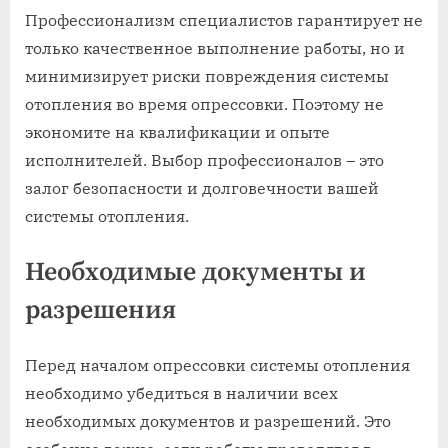
Профессионализм специалистов гарантирует не
только качественное выполнение работы, но и
минимизирует риски повреждения системы
отопления во время опрессовки. Поэтому не
экономите на квалификации и опыте
исполнителей. Выбор профессионалов – это
залог безопасности и долговечности вашей
системы отопления.
Необходимые документы и
разрешения
Перед началом опрессовки системы отопления
необходимо убедиться в наличии всех
необходимых документов и разрешений. Это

■ Task
The result should consist solely of the lines from the one that contains "отопления во время опрессовки. Поэтому не" to the last line of the records above, reproduced exactly.

■ Answer to this exercise
отопления во время опрессовки. Поэтому не
экономите на квалификации и опыте
исполнителей. Выбор профессионалов – это
залог безопасности и долговечности вашей
системы отопления.
Необходимые документы и
разрешения
Перед началом опрессовки системы отопления
необходимо убедиться в наличии всех
необходимых документов и разрешений. Это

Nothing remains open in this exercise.